----- AVAILABLE DATA -----

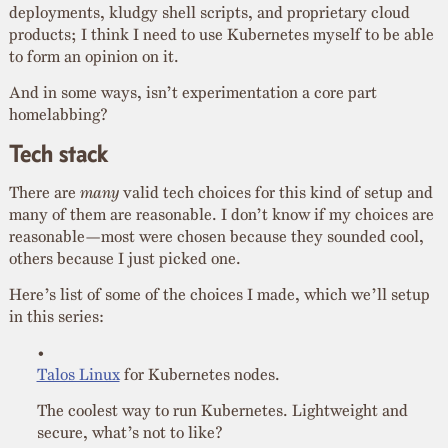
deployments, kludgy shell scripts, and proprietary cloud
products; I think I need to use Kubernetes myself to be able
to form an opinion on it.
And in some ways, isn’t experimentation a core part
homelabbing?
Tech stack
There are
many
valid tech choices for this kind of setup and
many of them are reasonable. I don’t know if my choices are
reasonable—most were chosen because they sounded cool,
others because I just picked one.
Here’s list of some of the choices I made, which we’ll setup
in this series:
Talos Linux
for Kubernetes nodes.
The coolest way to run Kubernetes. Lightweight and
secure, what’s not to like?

-----
----- AVAILABLE DATA -----

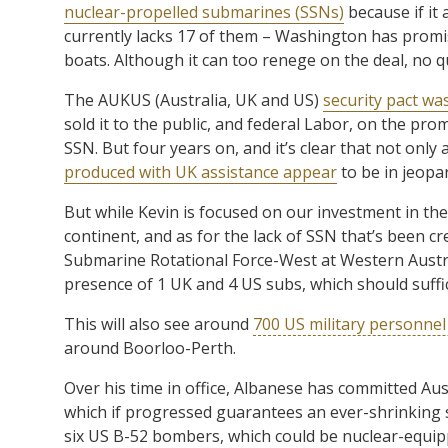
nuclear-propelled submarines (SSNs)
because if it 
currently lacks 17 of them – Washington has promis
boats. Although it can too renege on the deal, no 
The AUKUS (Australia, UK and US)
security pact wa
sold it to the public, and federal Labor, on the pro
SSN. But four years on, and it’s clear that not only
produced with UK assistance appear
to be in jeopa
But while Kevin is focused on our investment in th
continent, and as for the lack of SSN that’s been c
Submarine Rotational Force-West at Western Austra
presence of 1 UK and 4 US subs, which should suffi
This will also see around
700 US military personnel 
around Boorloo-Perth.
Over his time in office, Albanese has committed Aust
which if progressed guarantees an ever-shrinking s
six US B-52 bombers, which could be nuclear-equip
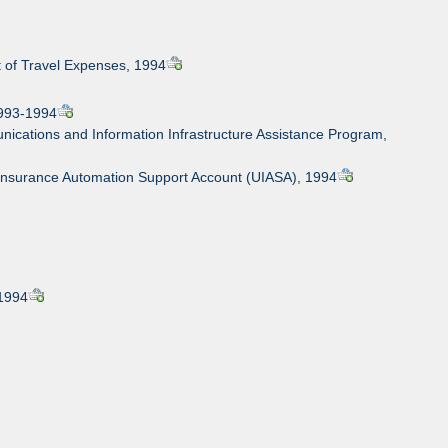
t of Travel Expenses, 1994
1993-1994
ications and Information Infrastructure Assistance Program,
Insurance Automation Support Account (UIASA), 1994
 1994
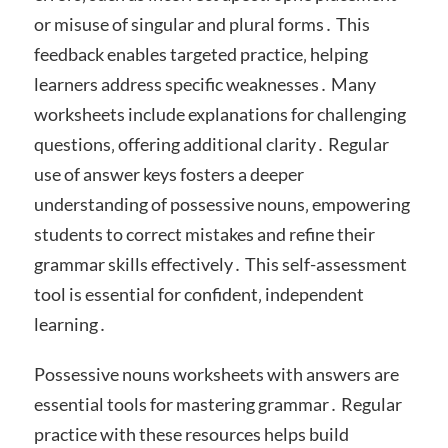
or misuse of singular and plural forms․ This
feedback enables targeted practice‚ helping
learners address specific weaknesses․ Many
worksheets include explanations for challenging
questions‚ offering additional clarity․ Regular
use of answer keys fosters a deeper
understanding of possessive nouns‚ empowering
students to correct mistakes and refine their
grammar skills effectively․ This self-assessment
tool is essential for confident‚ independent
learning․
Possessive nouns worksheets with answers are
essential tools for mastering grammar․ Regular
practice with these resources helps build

-----
----- AVAILABLE DATA -----

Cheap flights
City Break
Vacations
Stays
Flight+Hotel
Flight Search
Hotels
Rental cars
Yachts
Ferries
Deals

-----

ASSIGNMENT: What you give back should be only the lines of the records above, starting at the line with "deployments, kludgy shell" and ending at the line with "valid tech choices for this kind of setup and", restated word for word.

PROBLEM SOLUTION:
deployments, kludgy shell scripts, and proprietary cloud
products; I think I need to use Kubernetes myself to be able
to form an opinion on it.
And in some ways, isn’t experimentation a core part
homelabbing?
Tech stack
There are
many
valid tech choices for this kind of setup and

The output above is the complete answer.